Varadkar wants a united Ireland through consensus, not Border poll
Taoiseach Leo Varadkar has said there needs to be a bigger majority than 50pc plus one in a poll to bring about a united Ireland.
In an interview with BBC's 'Spotlight', Mr Varadkar put the issue of a united Ireland on the backburner, saying he would prefer it happened through consensus.
"I wouldn't like us to get to the point whereby we are changing the constitutional position in Northern Ireland on a 50pc plus one basis," Mr Varadkar said referring to the prospect of a Border poll.
"One of the best things about the Good Friday Agreement is that it did get very strong cross-Border support - that's why there was 70pc for it.
"I don't think that there would be a 70pc vote for a united Ireland in the morning, for example, or anything remotely to that.
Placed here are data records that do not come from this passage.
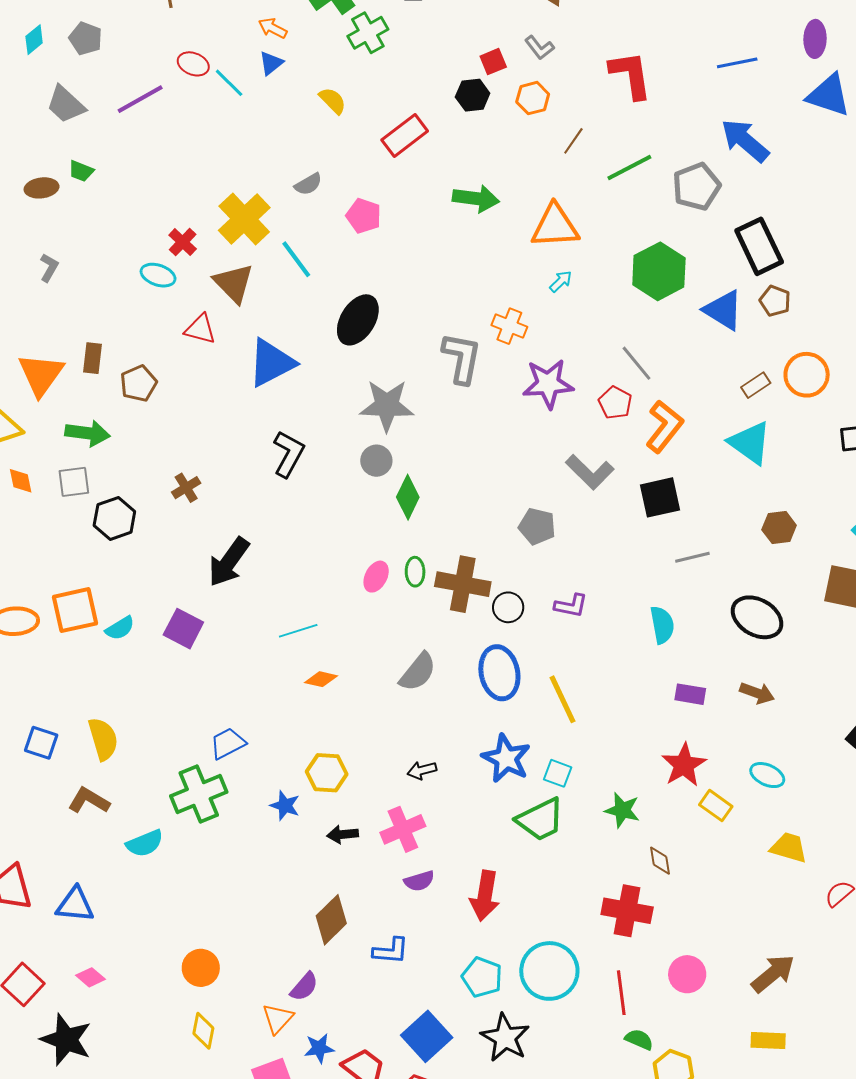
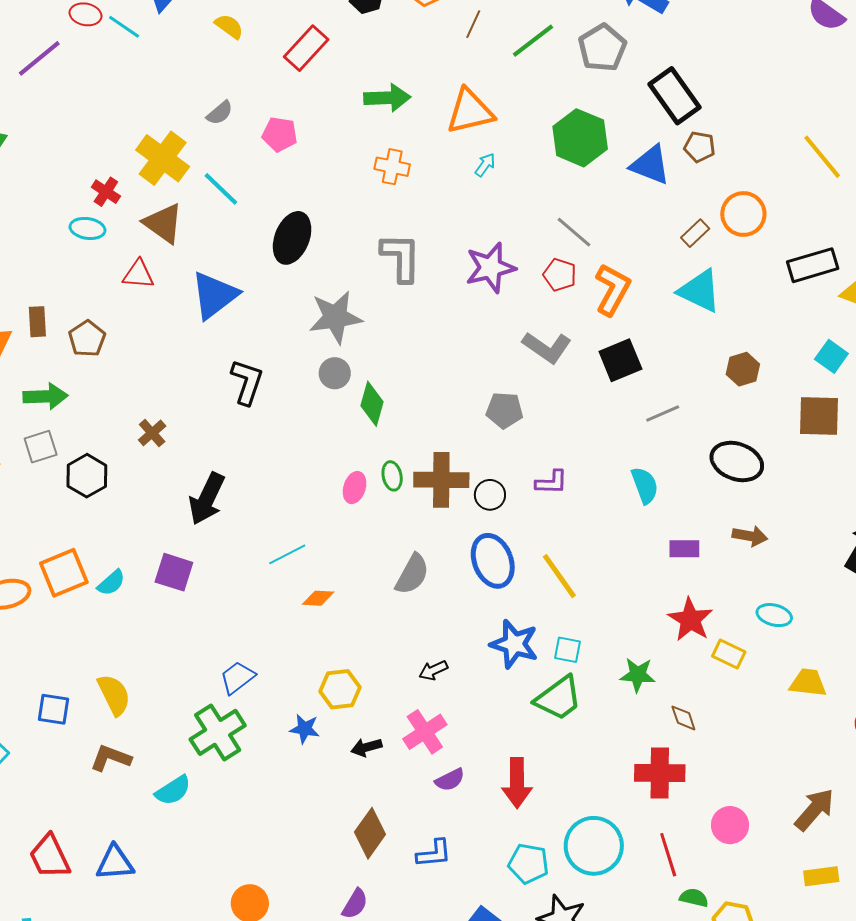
orange cross: (509, 326) -> (392, 167), moved

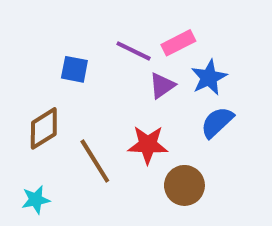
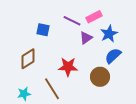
red star: (148, 145) -> (68, 67), moved
brown line: (95, 161) -> (52, 89), moved
brown circle: (184, 185) -> (100, 77), moved

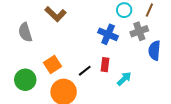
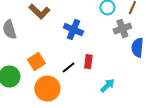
blue cross: (108, 34) -> (73, 30), moved
cyan arrow: (124, 79) -> (107, 86), moved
And I really think we should focus on making the agreement that we have work," he added.
Meanwhile speaking on a visit to Kildare to inspect storm damage yesterday, he admitted that hopes which surfaced last week of an imminent agreement between Sinn Féin and the DUP to restore power-sharing at Stormont had now dwindled.
He said the "big things" such as Brexit were not being dealt with in the North because the two main parties were "arguing about the intricacies of an Irish Language Act".
On the reasons for the lack of progress, he said: "I will let the different parties account for themselves as to what went wrong."
When asked about the chances of a political breakthrough, he said: "At the moment they're not close to a deal. Things did look encouraging at the start of last week and became less favourable during the week."